When you copy the data that follows, reproduce every word exactly and leave out the images.

━━━━━ The records

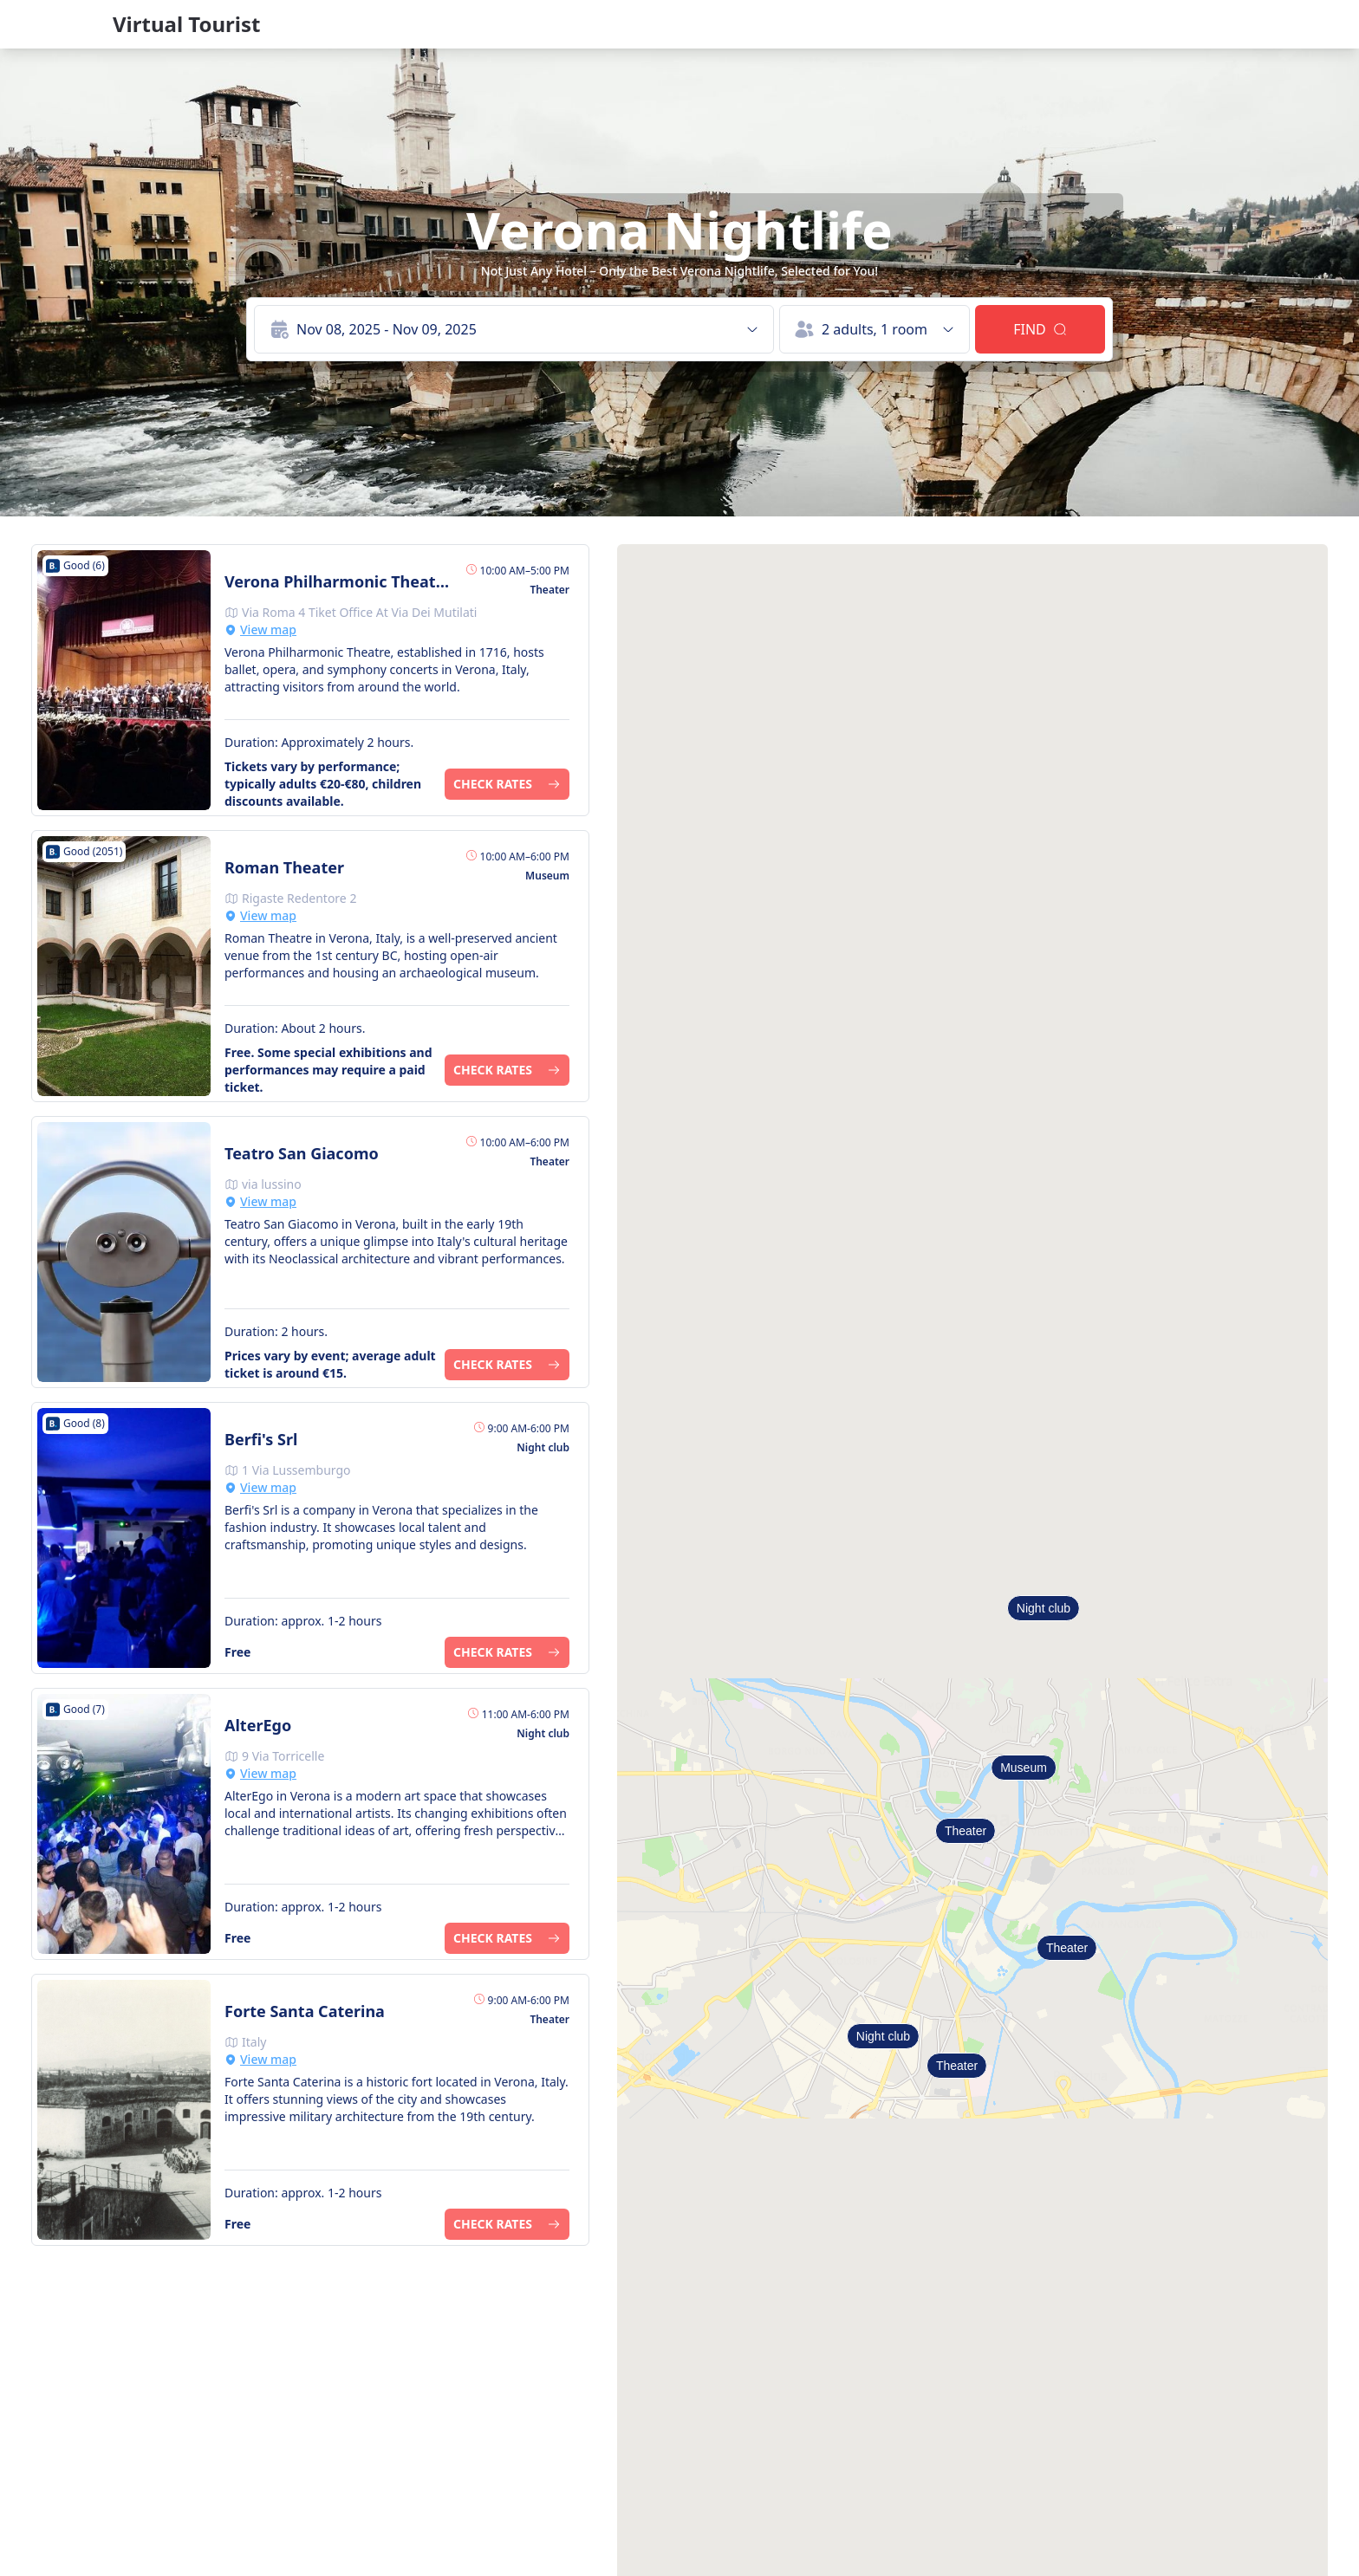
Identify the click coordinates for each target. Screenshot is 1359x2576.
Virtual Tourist (186, 24)
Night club (883, 2036)
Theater (965, 1831)
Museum (1023, 1768)
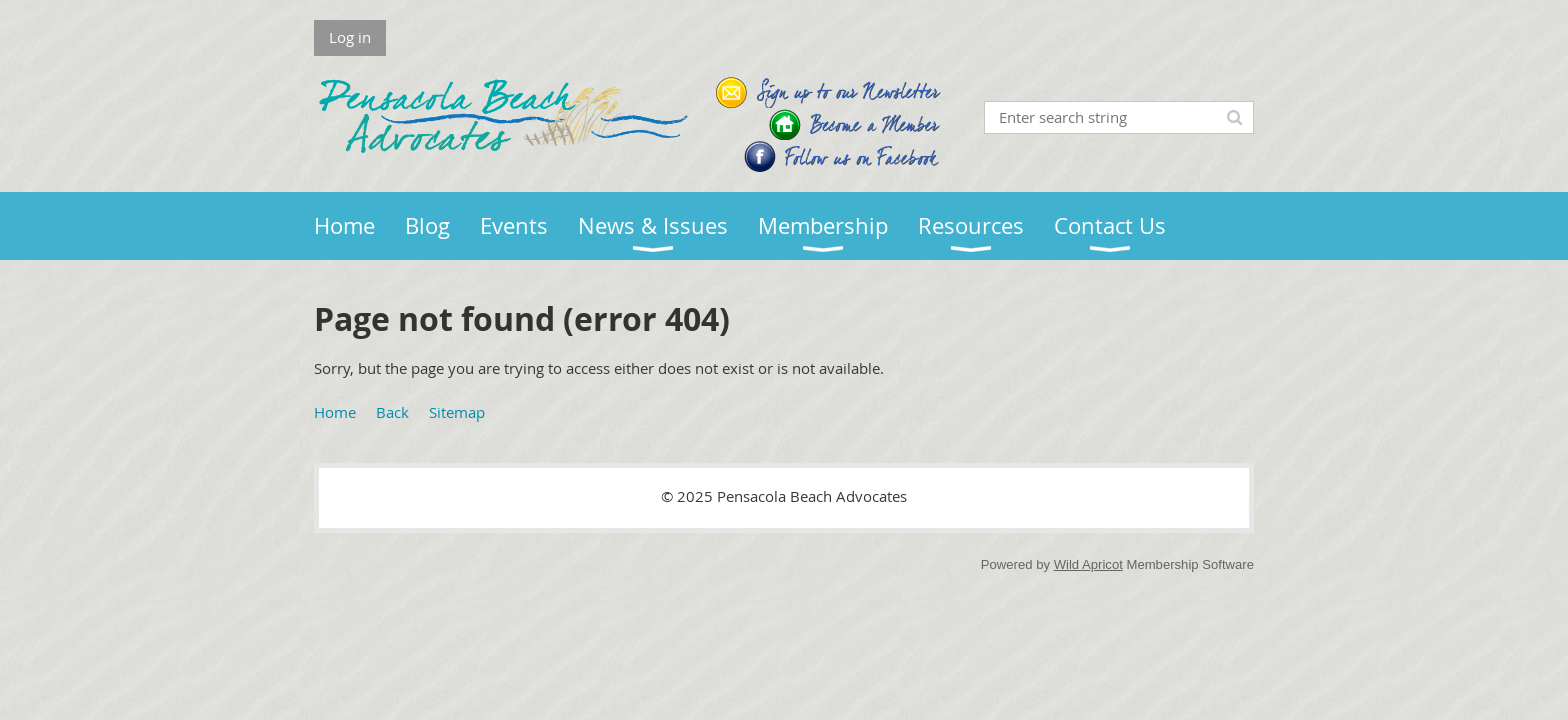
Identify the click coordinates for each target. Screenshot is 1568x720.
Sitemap (457, 412)
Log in (350, 37)
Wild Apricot (1088, 564)
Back (392, 412)
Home (335, 412)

━━━━━━━━━━

▸ Exercise output
Identify the click coordinates for each target. Screenshot is 1359x2576.
Virtual Tourist (186, 24)
Night club (883, 2036)
Theater (965, 1831)
Museum (1023, 1768)
Identify the click coordinates for each target. Screenshot is 1568x720.
Sitemap (457, 412)
Log in (350, 37)
Wild Apricot (1088, 564)
Back (392, 412)
Home (335, 412)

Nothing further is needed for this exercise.